AST SpaceMobile (NASDAQ:ASTS) shares are surging 12% in midday trading today after the company and Canadian telecom giant Telus (NYSE:TU) announced a landmark agreement to deliver space-based cellular broadband service to Canada’s most remote regions.
Under the deal, Telus customers will soon use their existing smartphones for texts, calls, and data in areas without traditional towers, with the rollout targeted for late 2026. As part of the agreement, Telus will also invest in ground infrastructure and become an equity shareholder in ASTS, aligning their interests for the long term.
This transaction exemplifies a broader corporate equity investment boom that gained traction in 2024 and accelerated dramatically through 2025. While Big Tech poured billions into artificial intelligence — AI captured nearly 50% of all global startup funding in 2025, up from 34% in 2024 — the AST SpaceMobile-Telus pact proves the trend stretches far beyond Silicon Valley’s AI race.
Yet as these deals multiply, one nagging question emerges: Is much of this corporate equity investing simply a form of circular financing that could eventually cause the market to implode?
AI Megarounds Fuel the Frenzy
At the heart of the boom sit billion-dollar “megarounds” for foundation model laboratories. Companies such as OpenAI, xAI, Scale AI, and Anthropic alone accounted for more than 60% of total AI sector funding in 2025, according to industry analyses. These eye-popping sums have supercharged valuations and infrastructure buildouts at a pace never seen before.
Nvidia (NASDAQ: | NVDA Price PredictionNVDA) emerged as one of the most active corporate investors, deploying roughly $1 billion across more than 50 startups in 2024. The pace exploded in 2025 with a wave of mega-deals involving suppliers and ecosystem partners, a momentum that has carried into 2026. Microsoft (NASDAQ:MSFT), Amazon (NASDAQ:AMZN), and Alphabet (NASDAQ:GOOG)(NASDAQ:GOOGL) have followed suit, writing large checks to secure strategic footholds in everything from cloud infrastructure to specialized AI applications.
The Spark for Circular Financing Concerns
It was Nvidia’s aggressive investment strategy that first ignited widespread debate about circular financing. The chipmaker has rejected the “circular” label, insisting its stakes are strategic bets on long-term growth. Yet skeptics point to the tight relationships: Nvidia pours equity into AI startups and suppliers, who in turn purchase massive quantities of its GPUs to train and run models. The result? Capital flows that appear to generate demand for the very products the investor sells.
Even the AST-Telus transaction fits a similar pattern in miniature: Telus takes an equity stake in ASTS while simultaneously committing to buy its satellite broadband services for Canadian customers.

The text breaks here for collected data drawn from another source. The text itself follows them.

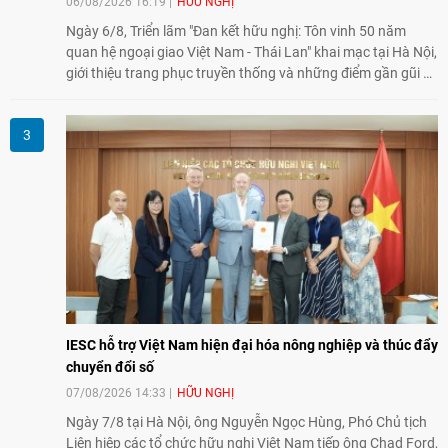
06/08/2026 16:19
HỮU NGHỊ
Ngày 6/8, Triển lãm "Đan kết hữu nghị: Tôn vinh 50 năm
quan hệ ngoại giao Việt Nam - Thái Lan" khai mạc tại Hà Nội,
giới thiệu trang phục truyền thống và những điểm gần gũi về
văn hóa giữa hai nước. Sự kiện cũng nhấn mạnh vai trò của
giao lưu nhân dân trong chặng đường nửa thế kỷ quan hệ
song phương.
IESC hỗ trợ Việt Nam hiện đại hóa nông nghiệp và thúc đẩy
chuyển đổi số
07/08/2026 14:33
HỮU NGHỊ
Ngày 7/8 tại Hà Nội, ông Nguyễn Ngọc Hùng, Phó Chủ tịch
Liên hiệp các tổ chức hữu nghị Việt Nam tiếp ông Chad Ford,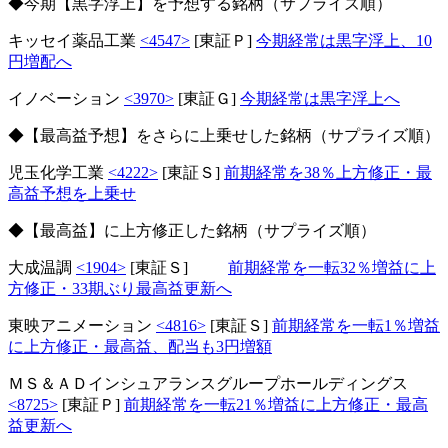
◆今期【黒字浮上】を予想する銘柄（サプライズ順）
キッセイ薬品工業
<4547>
[東証Ｐ]
今期経常は黒字浮上、10
円増配へ
イノベーション
<3970>
[東証Ｇ]
今期経常は黒字浮上へ
◆【最高益予想】をさらに上乗せした銘柄（サプライズ順）
児玉化学工業
<4222>
[東証Ｓ]
前期経常を38％上方修正・最
高益予想を上乗せ
◆【最高益】に上方修正した銘柄（サプライズ順）
大成温調
<1904>
[東証Ｓ]
前期経常を一転32％増益に上
方修正・33期ぶり最高益更新へ
東映アニメーション
<4816>
[東証Ｓ]
前期経常を一転1％増益
に上方修正・最高益、配当も3円増額
ＭＳ＆ＡＤインシュアランスグループホールディングス
<8725>
[東証Ｐ]
前期経常を一転21％増益に上方修正・最高
益更新へ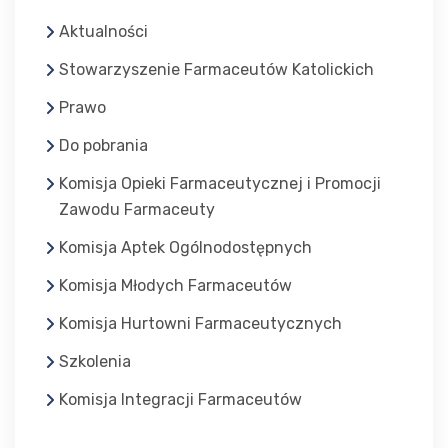
Aktualności
Stowarzyszenie Farmaceutów Katolickich
Prawo
Do pobrania
Komisja Opieki Farmaceutycznej i Promocji
Zawodu Farmaceuty
Komisja Aptek Ogólnodostępnych
Komisja Młodych Farmaceutów
Komisja Hurtowni Farmaceutycznych
Szkolenia
Komisja Integracji Farmaceutów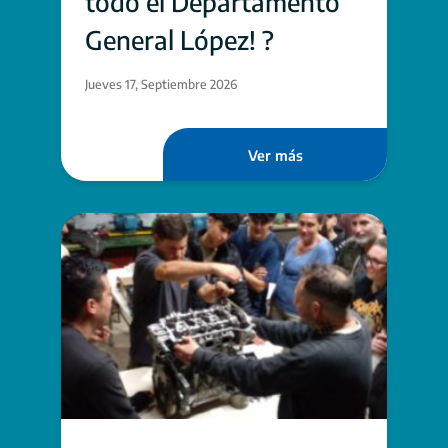
todo el Departamento
General López! ?
Jueves 17, Septiembre 2026
Ver más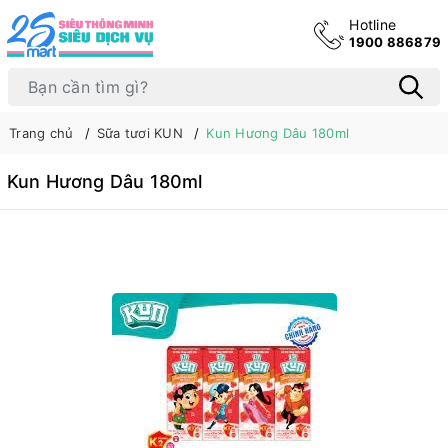
Hotline
1900 886879
Trang chủ
Sữa tươi KUN
Kun Hương Dâu 180ml
Kun Hương Dâu 180ml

The telco’s investment is helping fund AST’s constellation, which then generates recurring revenue from Telus — creating a self-reinforcing loop that boosts both companies’ prospects on paper.

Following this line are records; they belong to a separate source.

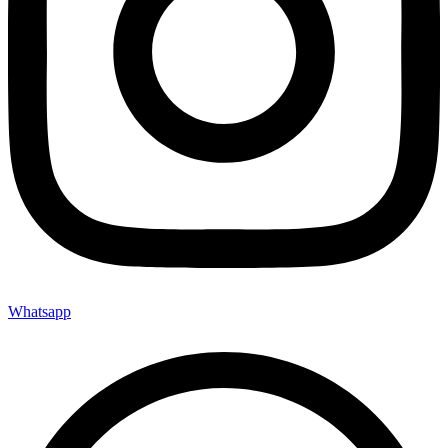
Whatsapp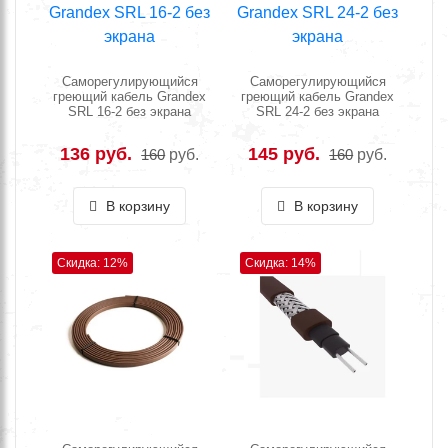
Саморегулирующийся
Саморегулирующийся
греющий кабель Grandex
греющий кабель Grandex
SRL 16-2 без экрана
SRL 24-2 без экрана
136 руб.
145 руб.
160
руб.
160
руб.
В корзину
В корзину
Скидка: 12%
Скидка: 14%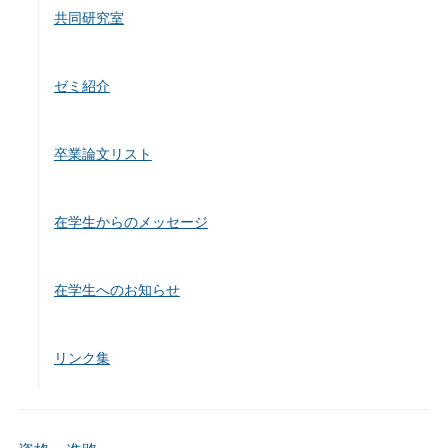
共同研究室
ゼミ紹介
卒業論文リスト
在学生からのメッセージ
在学生へのお知らせ
リンク集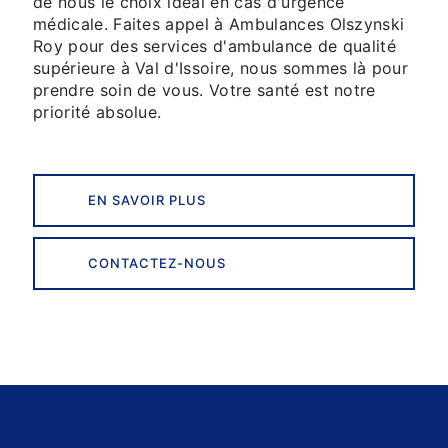
de nous le choix idéal en cas d'urgence
médicale. Faites appel à Ambulances Olszynski
Roy pour des services d'ambulance de qualité
supérieure à Val d'Issoire, nous sommes là pour
prendre soin de vous. Votre santé est notre
priorité absolue.
EN SAVOIR PLUS
CONTACTEZ-NOUS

The Crash Risk: Real or Overblown?
Critics warn that widespread circular financing inflates asset prices without genuine end-user demand, setting the stage for a painful unwind. If AI adoption slows or economic conditions tighten, the artificial demand cycle could collapse, triggering valuation resets across interconnected players.
Even if the arrangements aren’t purely circular — many deliver real technological progress and new revenue streams — the sheer concentration of capital creates systemic risk. A handful of Big Tech balance sheets and a narrow AI theme now underpin trillions in market value. Any disruption could ripple far beyond the sector.
Key Takeaway
Every participant will insist with conviction that their investments are prudent, long-term strategic bets on genuine innovation, not circular schemes to inflate valuations. They’ll cite real breakthroughs, expanding markets, and committed customers. Yet the pattern in AI is now glaring: the same corporate giants spending hundreds of billions to build infrastructure are simultaneously generating — and capturing — most of the demand for that infrastructure. This closed loop doesn’t just reinforce itself; it distorts pricing, inflates input costs, and risks funneling trillions into a narrow technological bet.
The bubble may not burst tomorrow. With 2026 already off to a breakneck start, corporate equity and infrastructure spending could channel trillions more into this single megatrend. But history shows that booms built on interdependent, circular capital flows often unravel when true external demand disappoints.
The real test comes when cash flows from paying end-customers outside the echo chamber accelerate fast enough to justify the buildout. Until broad, profitable traction materializes beyond the current closed ecosystem, today’s valuations rest on fragile, self-reinforcing foundations that could crack under even modest setbacks. It will need real-world adoption to catch up and prove its resilience.